═══ EXERCISE INPUTS
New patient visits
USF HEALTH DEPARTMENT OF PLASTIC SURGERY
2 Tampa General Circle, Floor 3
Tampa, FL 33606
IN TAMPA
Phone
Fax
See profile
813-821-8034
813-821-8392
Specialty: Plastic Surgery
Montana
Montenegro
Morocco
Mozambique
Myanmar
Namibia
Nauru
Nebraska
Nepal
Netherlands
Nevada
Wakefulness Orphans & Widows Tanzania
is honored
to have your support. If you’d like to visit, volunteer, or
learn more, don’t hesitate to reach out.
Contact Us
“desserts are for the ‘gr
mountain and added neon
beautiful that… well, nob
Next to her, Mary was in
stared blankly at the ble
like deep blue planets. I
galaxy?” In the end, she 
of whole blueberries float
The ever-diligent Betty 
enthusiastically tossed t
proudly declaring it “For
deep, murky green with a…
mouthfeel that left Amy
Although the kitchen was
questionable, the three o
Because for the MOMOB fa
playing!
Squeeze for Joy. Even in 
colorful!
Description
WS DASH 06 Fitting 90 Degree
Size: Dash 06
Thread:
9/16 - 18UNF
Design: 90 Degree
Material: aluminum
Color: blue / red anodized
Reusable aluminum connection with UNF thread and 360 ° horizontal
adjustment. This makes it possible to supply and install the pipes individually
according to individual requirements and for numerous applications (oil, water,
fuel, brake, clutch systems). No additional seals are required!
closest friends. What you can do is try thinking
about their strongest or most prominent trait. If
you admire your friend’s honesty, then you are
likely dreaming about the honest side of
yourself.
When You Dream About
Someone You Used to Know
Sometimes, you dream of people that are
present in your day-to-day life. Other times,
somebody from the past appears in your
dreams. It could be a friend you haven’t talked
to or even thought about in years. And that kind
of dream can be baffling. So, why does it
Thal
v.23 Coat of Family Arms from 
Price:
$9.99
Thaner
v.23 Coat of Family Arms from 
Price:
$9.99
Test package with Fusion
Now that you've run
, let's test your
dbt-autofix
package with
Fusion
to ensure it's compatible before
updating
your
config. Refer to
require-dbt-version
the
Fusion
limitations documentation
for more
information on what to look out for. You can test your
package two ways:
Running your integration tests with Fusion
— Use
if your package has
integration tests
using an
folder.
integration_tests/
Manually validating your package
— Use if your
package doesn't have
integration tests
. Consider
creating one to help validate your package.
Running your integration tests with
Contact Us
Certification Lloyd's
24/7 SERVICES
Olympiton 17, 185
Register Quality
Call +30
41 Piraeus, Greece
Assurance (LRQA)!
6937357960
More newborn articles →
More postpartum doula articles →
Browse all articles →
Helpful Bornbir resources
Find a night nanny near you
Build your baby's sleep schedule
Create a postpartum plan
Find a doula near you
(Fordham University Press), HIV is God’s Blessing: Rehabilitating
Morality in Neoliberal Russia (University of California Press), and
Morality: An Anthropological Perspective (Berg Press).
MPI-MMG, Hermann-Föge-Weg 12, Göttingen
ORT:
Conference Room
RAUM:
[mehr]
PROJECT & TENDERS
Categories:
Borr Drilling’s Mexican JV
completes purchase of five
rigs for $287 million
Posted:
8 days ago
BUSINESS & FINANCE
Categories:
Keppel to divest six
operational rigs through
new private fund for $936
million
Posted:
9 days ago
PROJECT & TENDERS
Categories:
══════
═══ EXERCISE INPUTS
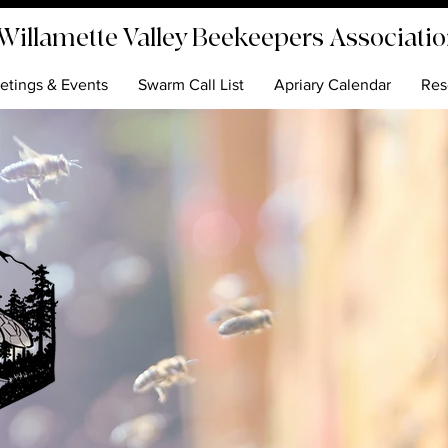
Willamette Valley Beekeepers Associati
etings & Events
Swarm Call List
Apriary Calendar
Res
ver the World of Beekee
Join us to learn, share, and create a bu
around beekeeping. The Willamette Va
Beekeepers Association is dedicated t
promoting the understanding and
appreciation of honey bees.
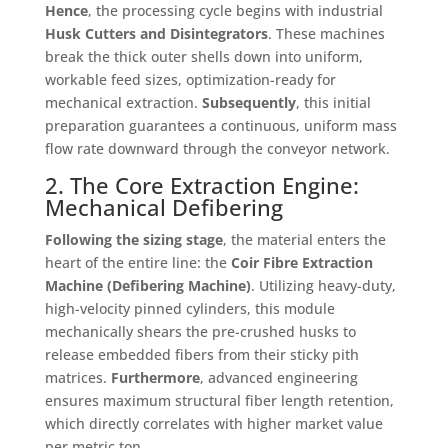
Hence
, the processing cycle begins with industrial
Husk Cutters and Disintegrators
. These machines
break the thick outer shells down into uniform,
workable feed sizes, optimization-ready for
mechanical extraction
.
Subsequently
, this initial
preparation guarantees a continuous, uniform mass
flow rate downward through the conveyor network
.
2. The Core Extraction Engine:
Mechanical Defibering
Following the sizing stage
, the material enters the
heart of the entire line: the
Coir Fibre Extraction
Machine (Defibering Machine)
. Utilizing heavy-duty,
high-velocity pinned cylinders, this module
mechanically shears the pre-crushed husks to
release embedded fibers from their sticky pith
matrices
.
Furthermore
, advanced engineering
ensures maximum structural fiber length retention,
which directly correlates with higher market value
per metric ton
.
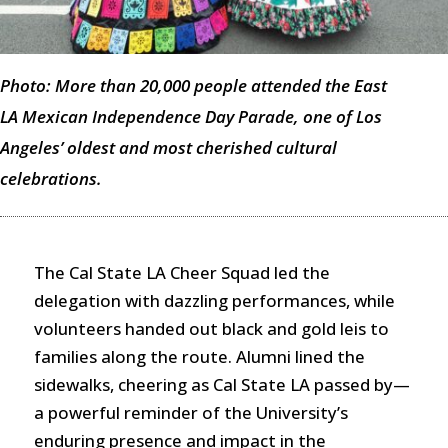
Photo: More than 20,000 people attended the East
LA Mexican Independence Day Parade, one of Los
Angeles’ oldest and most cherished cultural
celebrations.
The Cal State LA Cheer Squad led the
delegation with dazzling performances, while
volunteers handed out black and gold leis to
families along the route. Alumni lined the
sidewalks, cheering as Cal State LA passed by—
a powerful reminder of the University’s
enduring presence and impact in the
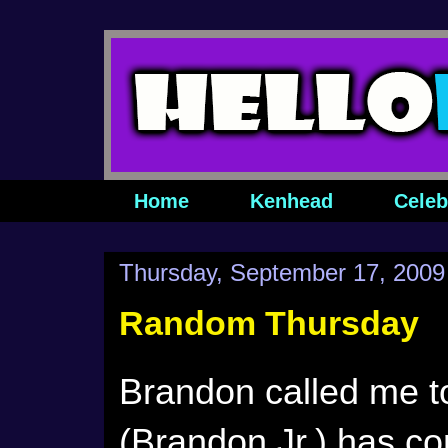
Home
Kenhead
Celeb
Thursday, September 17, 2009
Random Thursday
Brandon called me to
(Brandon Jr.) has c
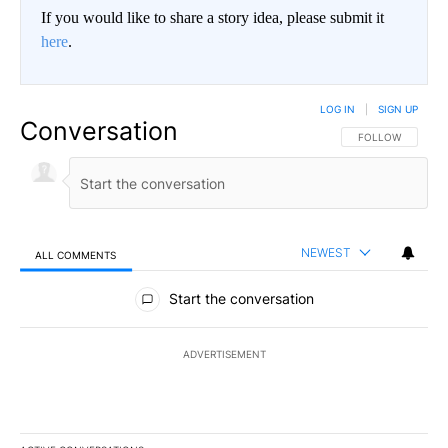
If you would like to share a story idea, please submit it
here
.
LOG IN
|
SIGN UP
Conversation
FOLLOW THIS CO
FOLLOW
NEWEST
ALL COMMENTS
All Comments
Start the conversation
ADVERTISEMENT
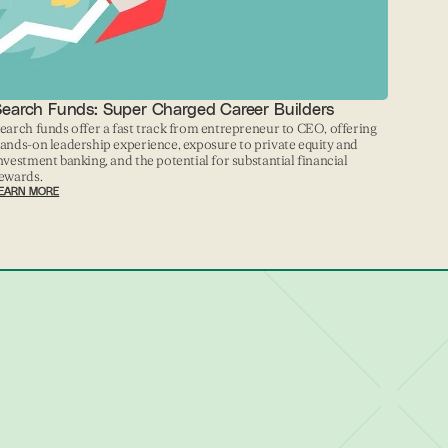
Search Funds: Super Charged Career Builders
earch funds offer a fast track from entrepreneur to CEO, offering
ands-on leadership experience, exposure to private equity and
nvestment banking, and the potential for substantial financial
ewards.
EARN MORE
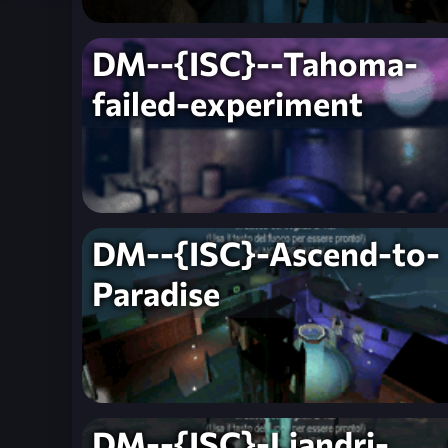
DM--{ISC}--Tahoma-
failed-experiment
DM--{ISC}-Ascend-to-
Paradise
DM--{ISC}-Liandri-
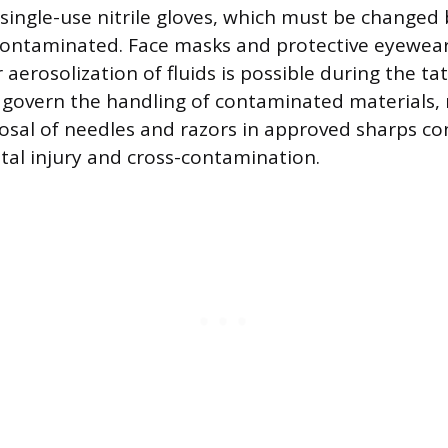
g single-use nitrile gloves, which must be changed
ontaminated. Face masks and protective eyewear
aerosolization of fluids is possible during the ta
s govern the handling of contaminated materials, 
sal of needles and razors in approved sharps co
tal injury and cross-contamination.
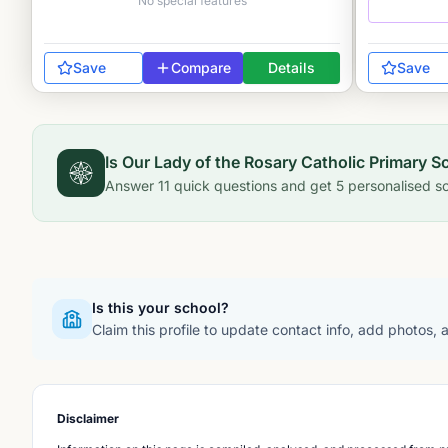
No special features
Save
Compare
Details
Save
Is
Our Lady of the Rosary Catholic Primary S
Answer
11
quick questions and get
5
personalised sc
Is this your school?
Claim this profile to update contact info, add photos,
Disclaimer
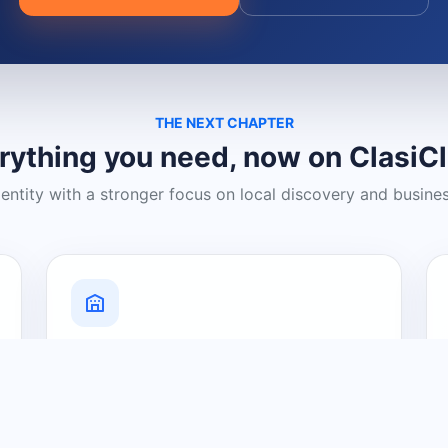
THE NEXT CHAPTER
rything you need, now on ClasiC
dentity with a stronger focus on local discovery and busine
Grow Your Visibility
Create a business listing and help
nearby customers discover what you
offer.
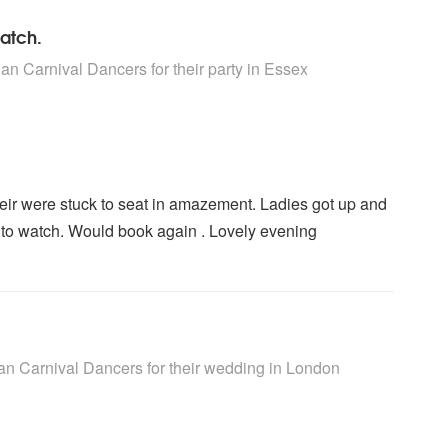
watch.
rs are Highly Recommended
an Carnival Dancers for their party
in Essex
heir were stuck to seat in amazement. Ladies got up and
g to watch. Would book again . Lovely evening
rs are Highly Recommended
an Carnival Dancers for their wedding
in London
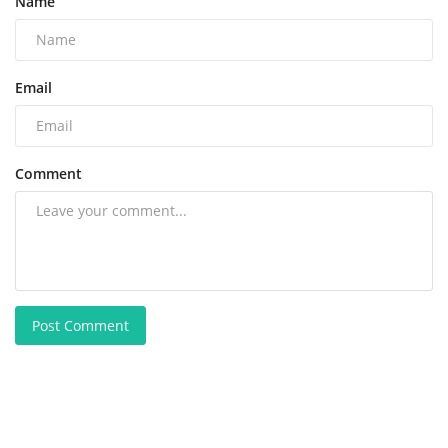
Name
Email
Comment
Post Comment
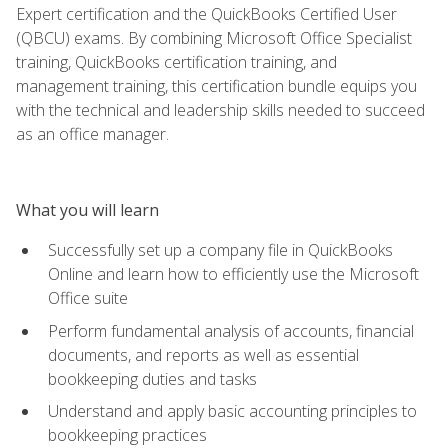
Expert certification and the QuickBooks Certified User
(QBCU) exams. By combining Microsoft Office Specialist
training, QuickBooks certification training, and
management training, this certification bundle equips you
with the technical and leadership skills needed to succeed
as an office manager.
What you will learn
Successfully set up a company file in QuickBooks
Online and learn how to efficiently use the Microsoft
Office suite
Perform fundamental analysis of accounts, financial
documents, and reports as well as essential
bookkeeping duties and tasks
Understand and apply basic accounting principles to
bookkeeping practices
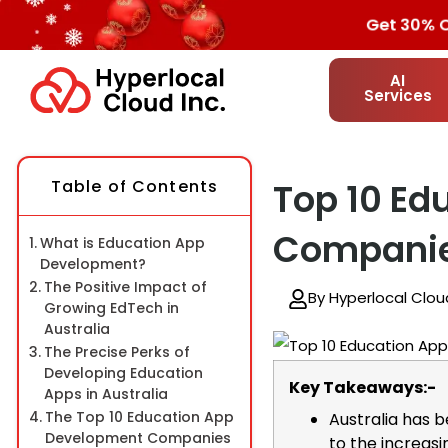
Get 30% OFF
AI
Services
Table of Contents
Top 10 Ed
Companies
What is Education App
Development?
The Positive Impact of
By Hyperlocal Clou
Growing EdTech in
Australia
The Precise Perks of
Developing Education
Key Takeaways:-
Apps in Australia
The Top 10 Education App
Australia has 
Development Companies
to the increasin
══════
═══ EXERCISE INPUTS
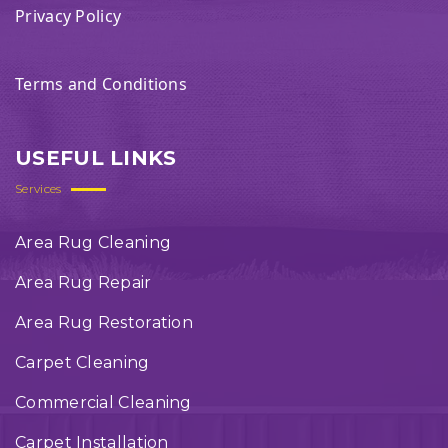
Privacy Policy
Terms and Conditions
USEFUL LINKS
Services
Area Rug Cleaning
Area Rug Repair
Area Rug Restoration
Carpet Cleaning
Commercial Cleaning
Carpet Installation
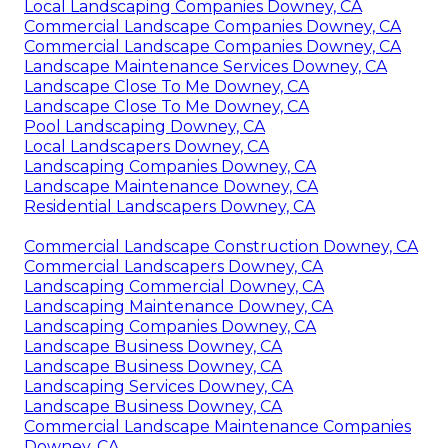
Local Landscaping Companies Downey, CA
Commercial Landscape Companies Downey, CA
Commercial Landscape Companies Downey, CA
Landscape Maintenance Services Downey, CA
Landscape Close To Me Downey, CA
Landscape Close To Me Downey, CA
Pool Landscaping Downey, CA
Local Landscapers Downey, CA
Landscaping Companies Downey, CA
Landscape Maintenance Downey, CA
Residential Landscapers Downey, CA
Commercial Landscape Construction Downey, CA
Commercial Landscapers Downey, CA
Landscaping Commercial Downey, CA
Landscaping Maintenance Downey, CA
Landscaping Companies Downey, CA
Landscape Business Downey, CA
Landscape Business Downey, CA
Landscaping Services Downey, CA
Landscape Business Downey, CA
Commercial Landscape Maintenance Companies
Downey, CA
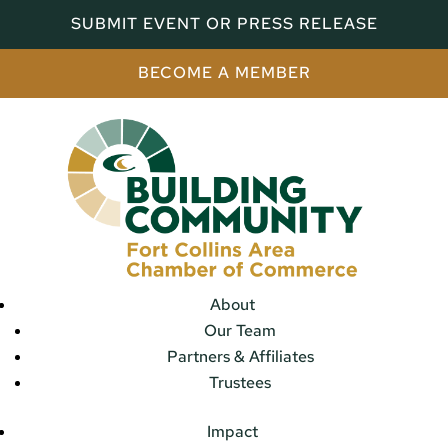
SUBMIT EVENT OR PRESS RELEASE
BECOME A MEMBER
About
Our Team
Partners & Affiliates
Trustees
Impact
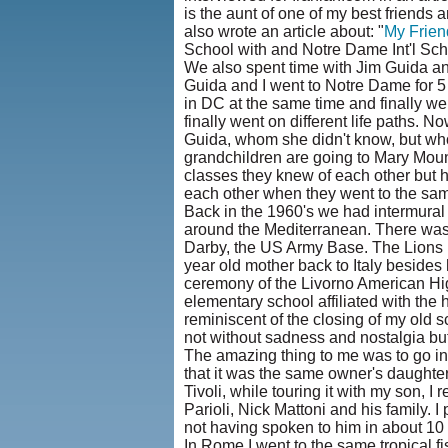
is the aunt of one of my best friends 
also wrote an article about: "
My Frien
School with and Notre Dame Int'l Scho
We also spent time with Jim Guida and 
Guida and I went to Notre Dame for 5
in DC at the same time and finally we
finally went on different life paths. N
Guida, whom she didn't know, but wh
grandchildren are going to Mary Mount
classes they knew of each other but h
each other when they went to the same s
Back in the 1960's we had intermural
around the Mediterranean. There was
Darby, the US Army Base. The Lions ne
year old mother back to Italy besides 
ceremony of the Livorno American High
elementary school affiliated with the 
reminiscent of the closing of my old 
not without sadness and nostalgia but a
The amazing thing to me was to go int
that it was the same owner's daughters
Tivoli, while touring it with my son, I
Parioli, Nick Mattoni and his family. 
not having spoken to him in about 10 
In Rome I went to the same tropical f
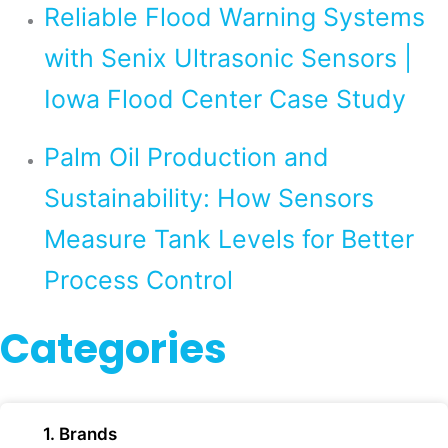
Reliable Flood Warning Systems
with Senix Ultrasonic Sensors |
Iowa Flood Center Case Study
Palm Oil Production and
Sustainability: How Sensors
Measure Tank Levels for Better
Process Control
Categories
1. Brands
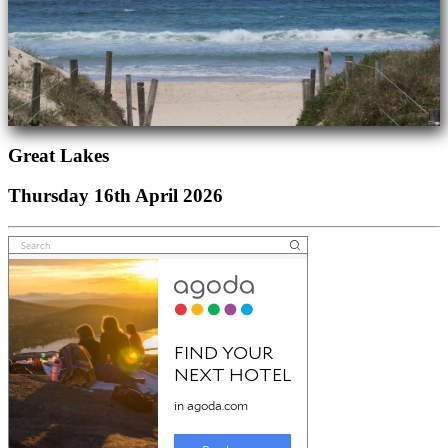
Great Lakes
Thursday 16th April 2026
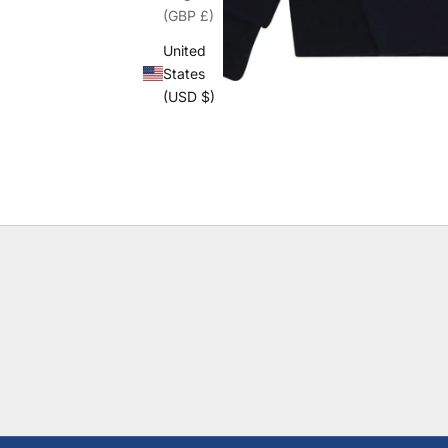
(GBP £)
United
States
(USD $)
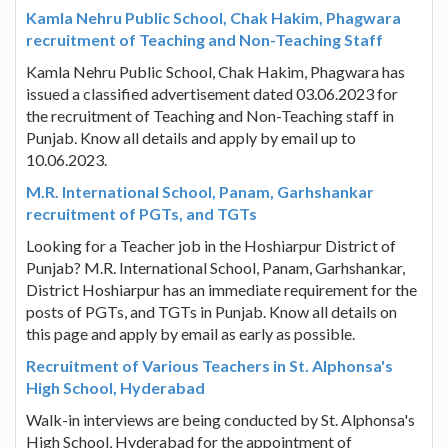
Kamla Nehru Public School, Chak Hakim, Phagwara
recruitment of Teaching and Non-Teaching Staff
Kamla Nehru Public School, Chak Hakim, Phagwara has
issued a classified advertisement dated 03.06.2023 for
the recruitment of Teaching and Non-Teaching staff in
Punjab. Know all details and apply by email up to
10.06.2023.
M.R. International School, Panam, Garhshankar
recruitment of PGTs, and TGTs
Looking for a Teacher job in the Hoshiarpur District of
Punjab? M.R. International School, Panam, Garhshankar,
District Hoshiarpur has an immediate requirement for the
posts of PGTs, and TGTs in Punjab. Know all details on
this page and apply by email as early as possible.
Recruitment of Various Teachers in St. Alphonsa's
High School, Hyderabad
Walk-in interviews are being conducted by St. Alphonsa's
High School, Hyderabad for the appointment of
══════
- _YOUR INSTRUCTIONS_
Between and including the line above that contains "families along the route. Alumni lined the" and the line that contains "earch funds offer", restate every line word for word. Pictures stay out.

- _YOUR RESPONSE_
families along the route. Alumni lined the
sidewalks, cheering as Cal State LA passed by—
a powerful reminder of the University’s
enduring presence and impact in the
Home
Kenhead
Celeb
Thursday, September 17, 2009
Random Thursday
Brandon called me to
(Brandon Jr.) has c
If you would like to share a story idea, please submit it
here
.
LOG IN
|
SIGN UP
Conversation
FOLLOW THIS CO
FOLLOW
NEWEST
ALL COMMENTS
All Comments
Start the conversation
ADVERTISEMENT
Search Funds: Super Charged Career Builders
earch funds offer a fast track from entrepreneur to CEO, offering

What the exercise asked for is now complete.